*** Opening Available data ***

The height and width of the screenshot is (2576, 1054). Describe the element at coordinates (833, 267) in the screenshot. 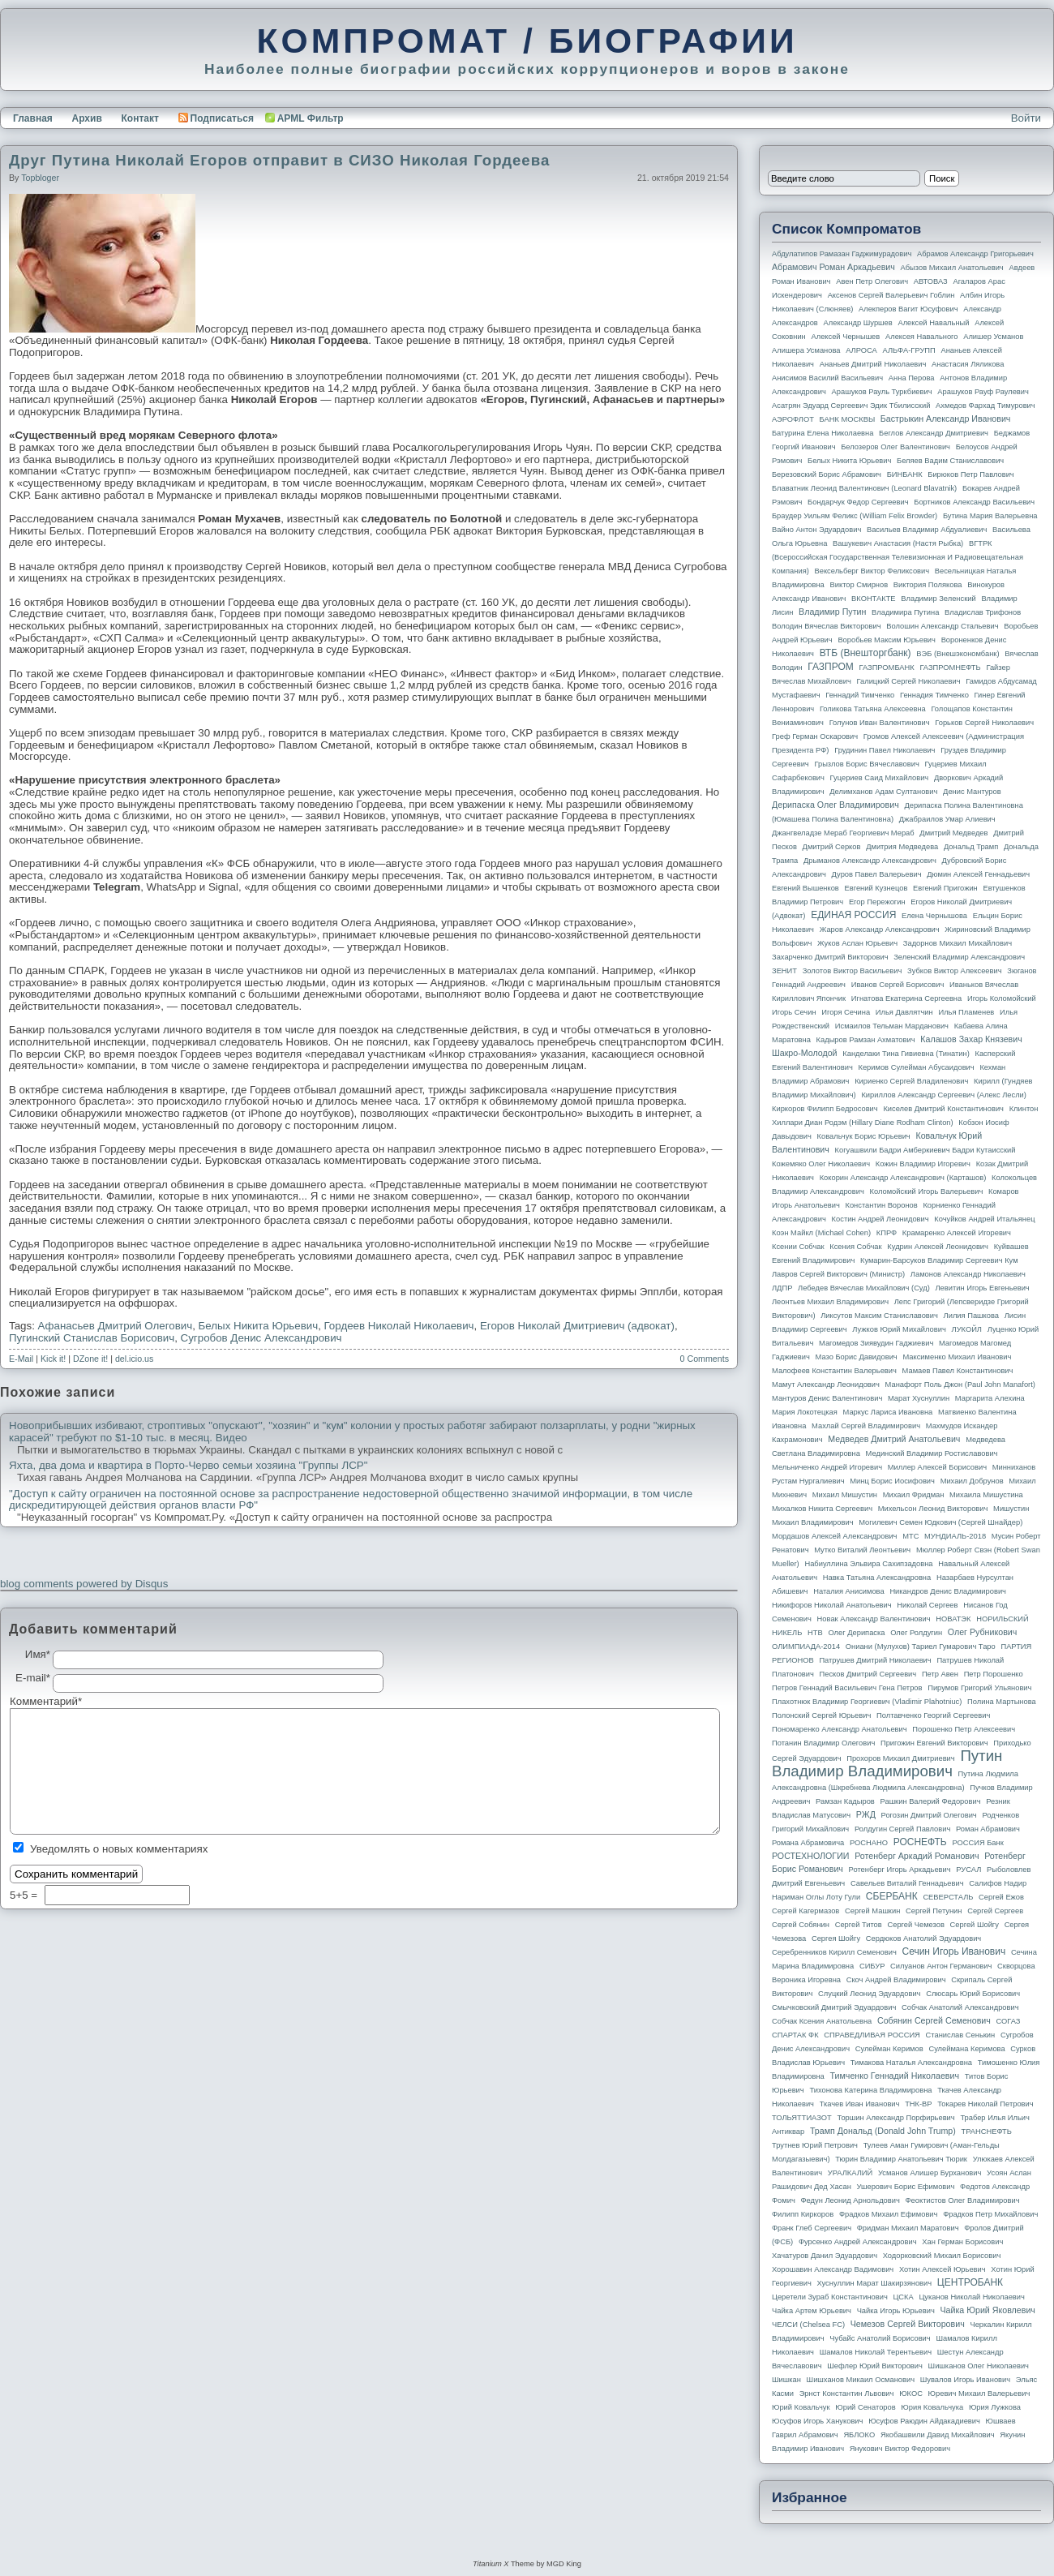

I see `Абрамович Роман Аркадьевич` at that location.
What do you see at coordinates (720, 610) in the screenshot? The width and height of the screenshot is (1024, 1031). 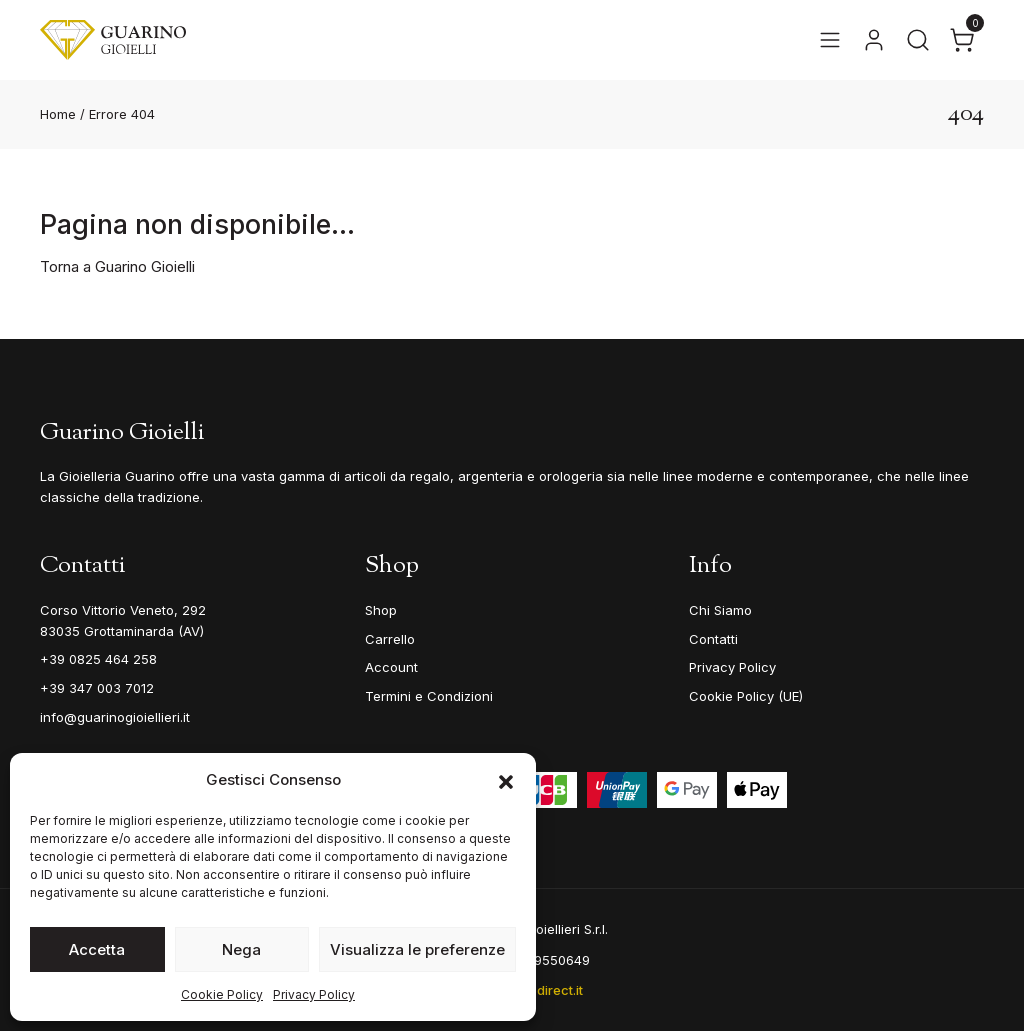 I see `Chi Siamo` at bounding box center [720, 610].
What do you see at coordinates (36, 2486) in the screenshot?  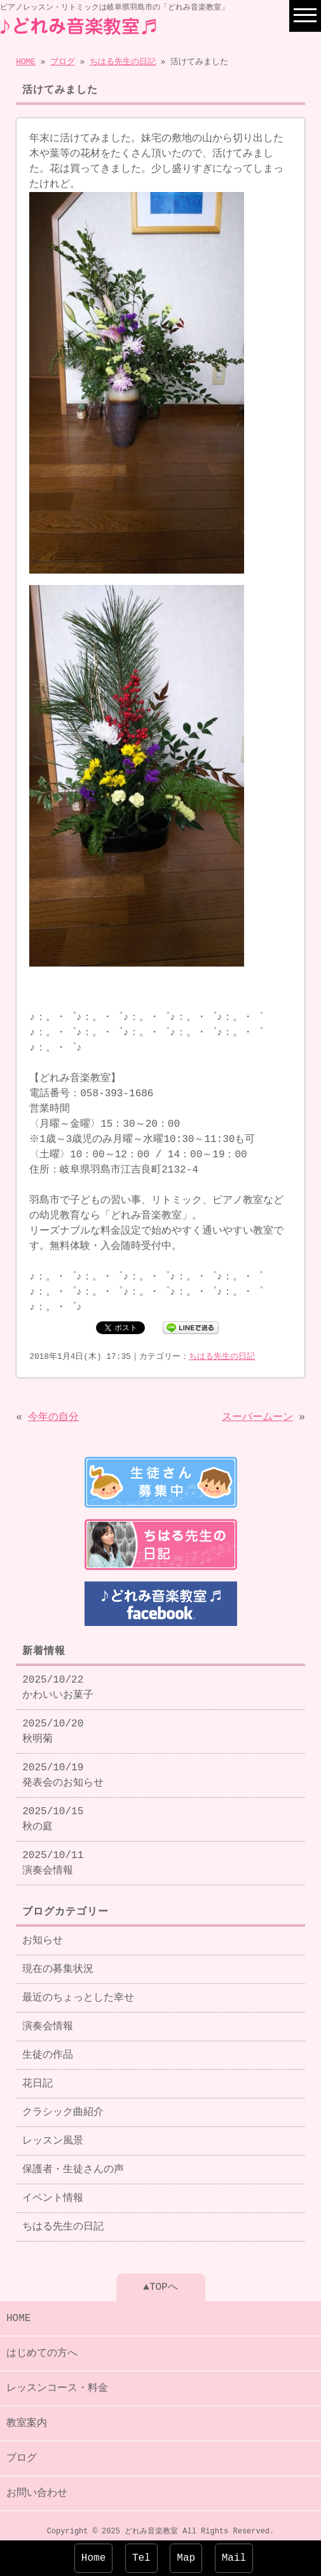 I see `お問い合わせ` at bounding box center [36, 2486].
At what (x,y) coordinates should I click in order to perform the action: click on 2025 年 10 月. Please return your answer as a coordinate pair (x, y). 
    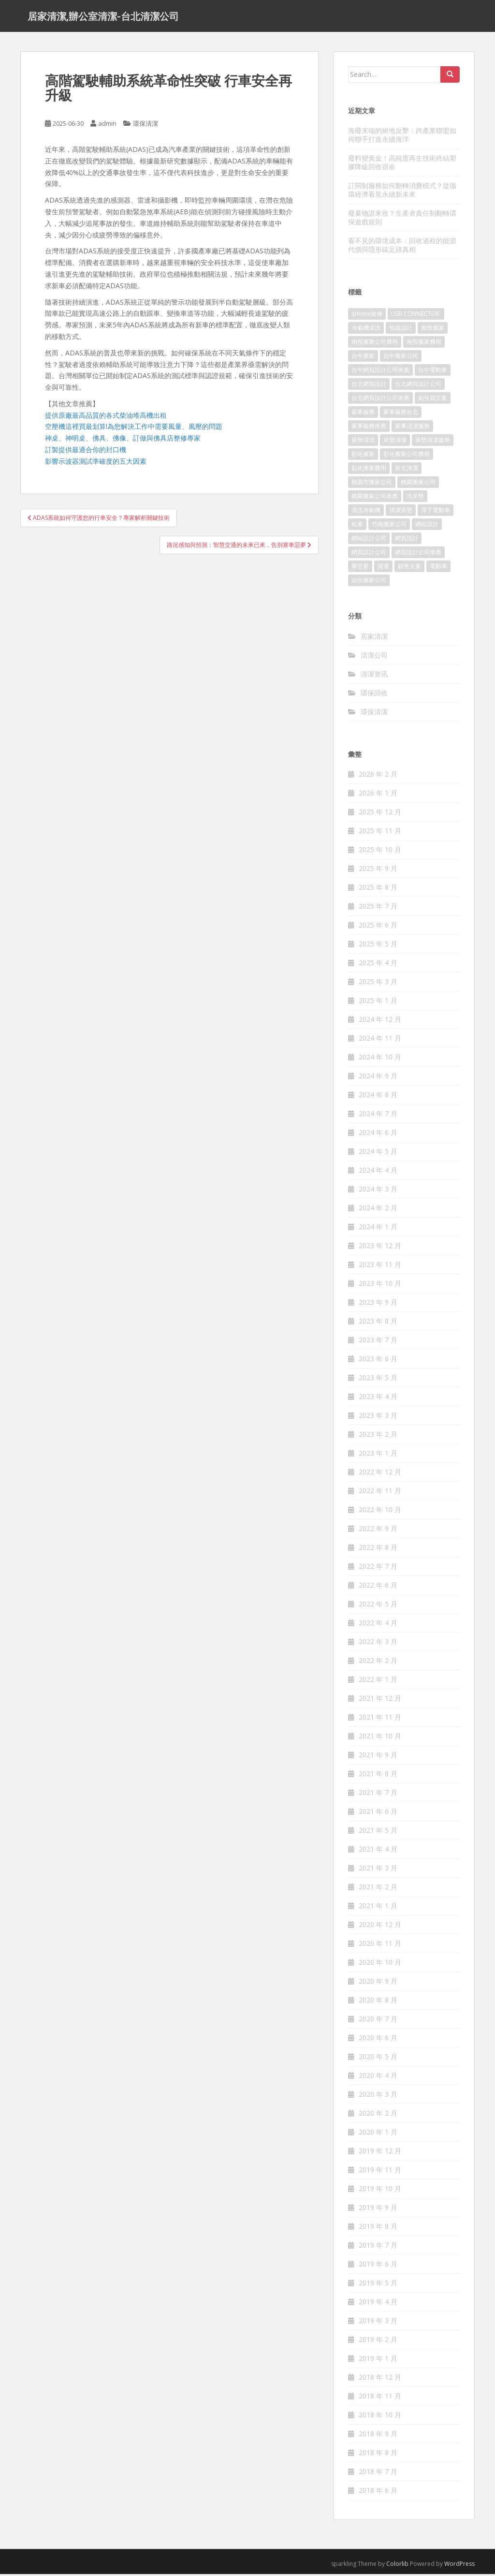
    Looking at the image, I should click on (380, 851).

*** Closing Available data ***

Retype, word for word, the lines from the one with "At what (x,y)" through the last line of the entries above, and only those lines. Leave pictures out.

Solution for this task:
At what (x,y) coordinates should I click in order to perform the action: click on 2025 年 10 月. Please return your answer as a coordinate pair (x, y). 
    Looking at the image, I should click on (380, 851).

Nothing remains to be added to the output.